The Moldovan government approved sending several dozen troops to Ukraine last week, ignoring Dodon’s decree to block the deployment. Dodon described the move as an ‘usurpation of power’ by the cabinet.
Speaking to Radio Sputnik about what’s likely to happen next, Boris Rozhin, an expert at the Center of Military-Political Journalism, said that the Moldovan government will be likely to try to ignore or challenge the president’s demand for Galbura’s resignation.
“This confrontation over sending the military abroad is an indication that the constitutional crisis in Moldova is deepening,” the expert said. “The parliament and the government are refusing to recognize the president’s authority as commander-in-chief to give orders to the country’s armed forces.”
“This issue will be considered at a meeting of the country’s Security Council, and most likely, by the constitutional court, as Dodon’s decision to dismiss the deputy defense minister will either be ignored or contested,” Rozhin added.
The expert believes that this confrontation between the branches of Moldova’s government is likely to continue until the next parliamentary elections, tentatively set for November 2018.
“The confrontation can be resolved through a decision of the constitutional court, which confirms or rejects Dodon’s right to issue orders to the Armed Forces, or deepen further and continue until the next parliamentary elections,” Rozhin said.

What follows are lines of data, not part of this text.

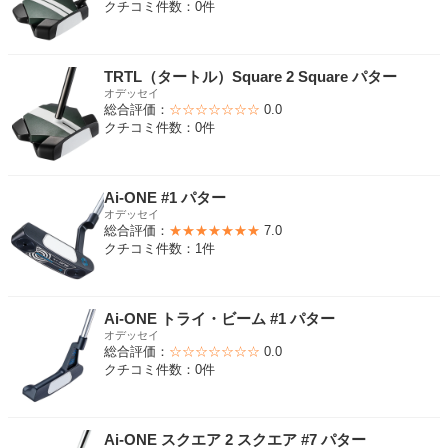
クチコミ件数：0件
TRTL（タートル）Square 2 Square パター
オデッセイ
総合評価：
☆☆☆☆☆☆☆
0.0
クチコミ件数：0件
Ai-ONE #1 パター
オデッセイ
総合評価：
★★★★★★★
7.0
クチコミ件数：1件
Ai-ONE トライ・ビーム #1 パター
オデッセイ
総合評価：
☆☆☆☆☆☆☆
0.0
クチコミ件数：0件
Ai-ONE スクエア 2 スクエア #7 パター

“After that, a reformatting of the legislature may take place. At the moment, the ruling establishment does not reflect the alignment of forces in Moldovan society, which has grown tired of the government’s push for European integration, which did not bring the hoped for economic and social improvements for ordinary people.”
As the constitutionally designated commander-in-chief, Dodon vetoed the government’s decision to send 57 National Guard troops to Ukraine for NATO exercises, reminding them that Moldova is a neutral state. Ignoring the president’s order, the contingent left for Ukraine anyway. The president also signed a decree which said that Moldovan military forces would not be allowed to be sent abroad for military exercises, training or any similar events without approval from the president.
The present crisis is not the first public conflict between Dodon and the cabinet o ministers. Earlier, the government asked the UN General Assembly to consider the removal of Russian peacekeeping troops from the breakaway republic of Transnistria. Dodon called the initiative an “empty PR move.” The president and the cabinet have faced off over Russia repeatedly, the government proposing a series of unfriendly gestures, with the president, in turn, saying that he would like to bring the country closer to Moscow.
Dodon, often described by Western political observers as ‘pro-Russian’, won presidential elections in 2016, defeating his pro-West, pro-EU opponent Maia Sandu. Moldova’s parliament and government are dominated by the pro-EU Democratic Party of Moldova, a social democratic party closely associated with oligarch Vladimir Plahotniuc, and a collection of independent MPs.
Commenting on the political situation in the country, political observer Viktor Marakhovsky wrote that it would be more correct to call Dodon ‘pro-Moldovan’ than ‘pro-Russian’, because the pro-EU elites he is up against have effectively “privatized political power in exchange for international grants, figuratively speaking.” Not only do they seek to give up sovereignty to EU structures; some have spearheaded a campaign pushing for Romania’s absorption of Moldova, a campaign actively supported by Bucharest.
Marakhovsky thinks that Dodon’s best hope will be to organize a referendum to ask Moldovans to approve the expansion of the president’s powers, fresh elections and returning the subject of the history of Moldova to the country’s schools, replacing ‘the history of Romania’ subject presently being taught.